From the entries below, return exactly the lines beginning at the one that contains "Capitalize on low hanging frui" and ending at the one that contains "Corbett was the", both of them included, and only those lines.
╭─ RECORDS SUPPLIED
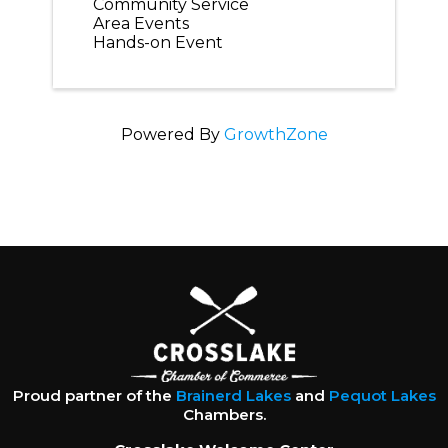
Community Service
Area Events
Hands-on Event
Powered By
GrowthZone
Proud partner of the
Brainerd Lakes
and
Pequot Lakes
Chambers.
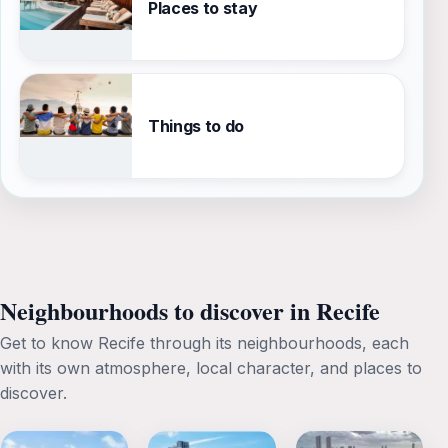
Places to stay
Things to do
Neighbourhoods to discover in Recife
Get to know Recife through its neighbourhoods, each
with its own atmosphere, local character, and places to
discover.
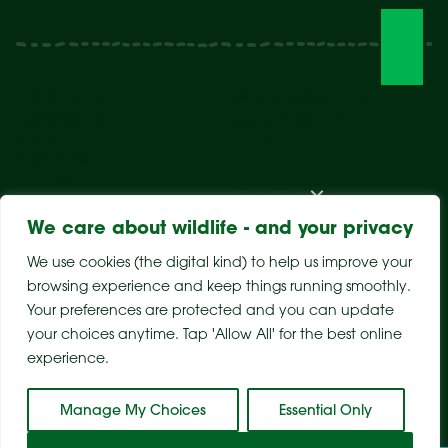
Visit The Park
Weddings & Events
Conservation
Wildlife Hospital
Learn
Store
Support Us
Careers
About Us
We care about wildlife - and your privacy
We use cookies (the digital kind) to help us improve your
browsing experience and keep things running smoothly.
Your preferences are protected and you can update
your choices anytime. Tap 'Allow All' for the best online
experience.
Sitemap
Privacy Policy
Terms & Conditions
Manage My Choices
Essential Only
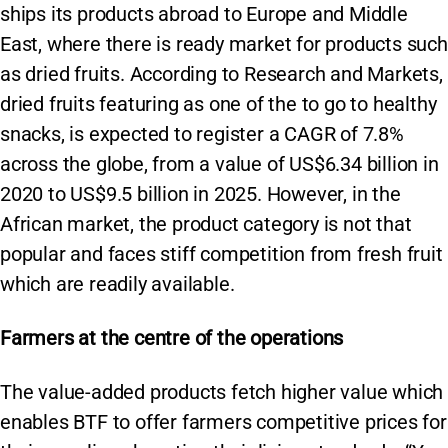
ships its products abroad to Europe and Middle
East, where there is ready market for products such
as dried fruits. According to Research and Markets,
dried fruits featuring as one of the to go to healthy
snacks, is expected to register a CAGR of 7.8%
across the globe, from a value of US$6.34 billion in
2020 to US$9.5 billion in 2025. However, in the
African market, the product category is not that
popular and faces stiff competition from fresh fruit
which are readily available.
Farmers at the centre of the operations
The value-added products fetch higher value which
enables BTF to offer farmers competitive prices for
╰─
╭─ RECORDS SUPPLIED
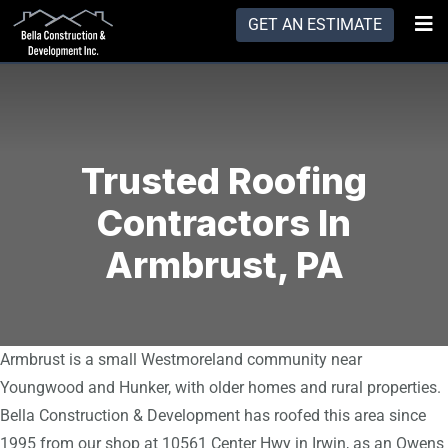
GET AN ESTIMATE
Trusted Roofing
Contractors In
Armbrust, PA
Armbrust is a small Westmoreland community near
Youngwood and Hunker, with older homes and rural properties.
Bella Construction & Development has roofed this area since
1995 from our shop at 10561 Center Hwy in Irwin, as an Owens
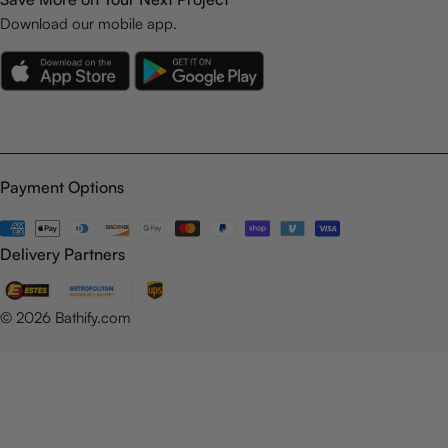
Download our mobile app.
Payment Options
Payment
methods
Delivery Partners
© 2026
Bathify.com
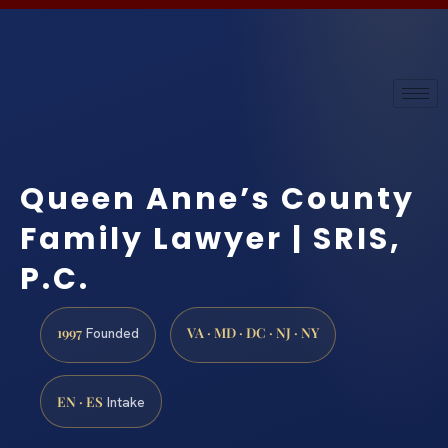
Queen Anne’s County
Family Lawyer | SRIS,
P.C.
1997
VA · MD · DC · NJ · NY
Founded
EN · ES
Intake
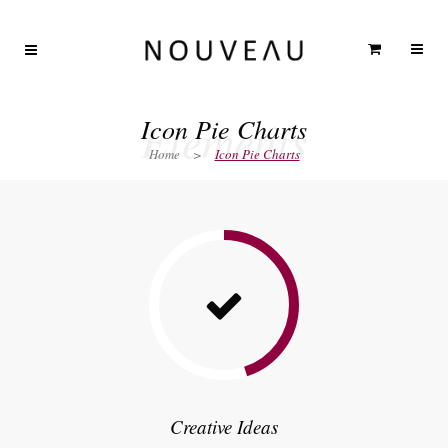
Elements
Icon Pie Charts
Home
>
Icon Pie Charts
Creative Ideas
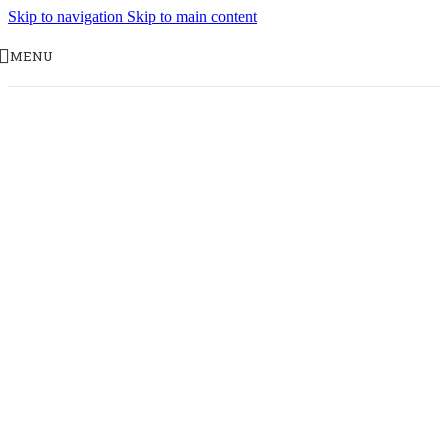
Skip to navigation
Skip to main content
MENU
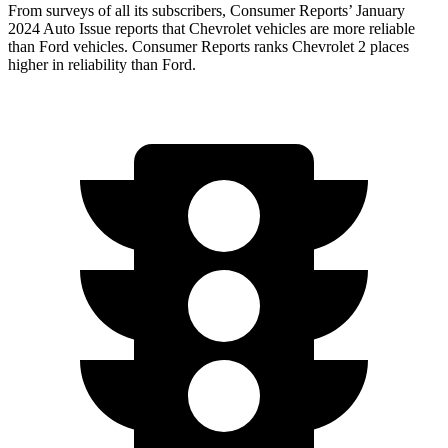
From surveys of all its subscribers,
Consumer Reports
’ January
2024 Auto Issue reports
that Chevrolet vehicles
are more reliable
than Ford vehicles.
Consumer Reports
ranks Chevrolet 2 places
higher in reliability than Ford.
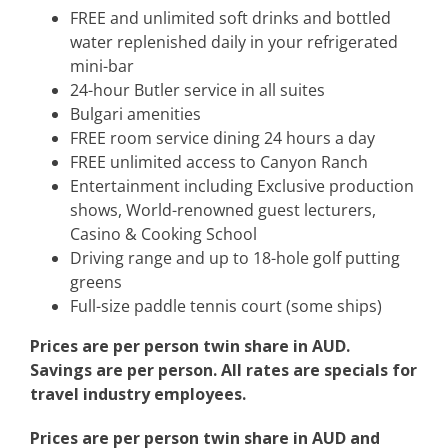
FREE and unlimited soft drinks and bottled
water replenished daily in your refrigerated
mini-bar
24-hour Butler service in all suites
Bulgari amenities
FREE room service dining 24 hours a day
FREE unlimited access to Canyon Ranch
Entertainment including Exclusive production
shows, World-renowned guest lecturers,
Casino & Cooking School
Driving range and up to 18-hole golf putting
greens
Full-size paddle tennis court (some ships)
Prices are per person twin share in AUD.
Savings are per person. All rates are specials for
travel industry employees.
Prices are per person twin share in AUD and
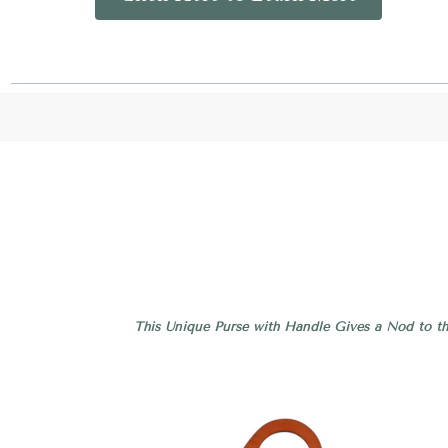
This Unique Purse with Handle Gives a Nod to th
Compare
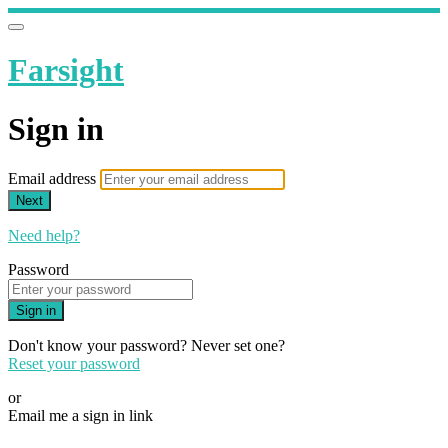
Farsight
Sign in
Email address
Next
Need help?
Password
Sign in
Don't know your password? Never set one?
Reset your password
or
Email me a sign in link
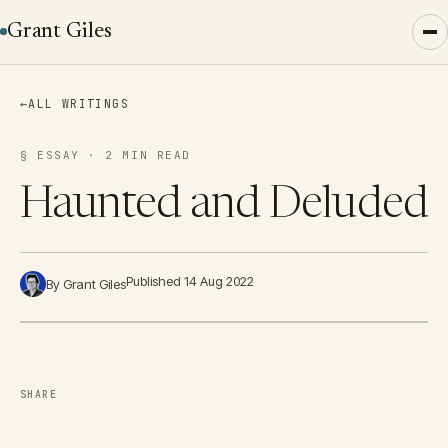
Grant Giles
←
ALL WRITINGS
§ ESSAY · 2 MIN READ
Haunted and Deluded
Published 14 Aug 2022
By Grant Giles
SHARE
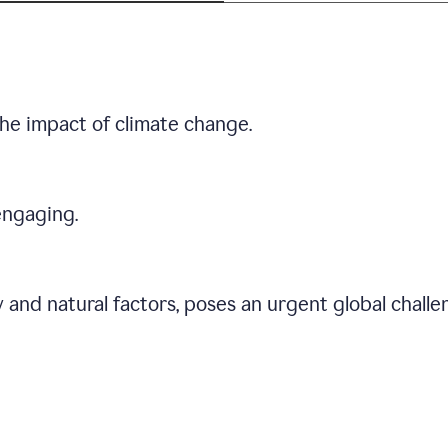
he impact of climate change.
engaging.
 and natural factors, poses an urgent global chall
╰─
╭─ RECORDS SUPPLIED
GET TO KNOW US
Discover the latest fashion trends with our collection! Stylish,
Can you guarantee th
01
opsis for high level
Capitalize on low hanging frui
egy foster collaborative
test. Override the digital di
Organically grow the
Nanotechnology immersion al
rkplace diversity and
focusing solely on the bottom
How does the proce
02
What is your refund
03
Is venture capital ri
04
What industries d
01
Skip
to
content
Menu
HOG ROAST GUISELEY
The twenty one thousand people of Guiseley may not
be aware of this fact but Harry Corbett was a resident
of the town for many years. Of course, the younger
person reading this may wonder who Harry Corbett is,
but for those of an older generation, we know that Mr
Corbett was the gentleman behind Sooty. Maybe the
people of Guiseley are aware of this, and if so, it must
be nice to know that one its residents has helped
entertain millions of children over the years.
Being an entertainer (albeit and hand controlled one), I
╰─
ANSWER TO THIS TASK =
Capitalize on low hanging frui
egy foster collaborative
test. Override the digital di
Organically grow the
Nanotechnology immersion al
rkplace diversity and
focusing solely on the bottom
How does the proce
02
What is your refund
03
Is venture capital ri
04
What industries d
01
Skip
to
content
Menu
HOG ROAST GUISELEY
The twenty one thousand people of Guiseley may not
be aware of this fact but Harry Corbett was a resident
of the town for many years. Of course, the younger
person reading this may wonder who Harry Corbett is,
but for those of an older generation, we know that Mr
Corbett was the gentleman behind Sooty. Maybe the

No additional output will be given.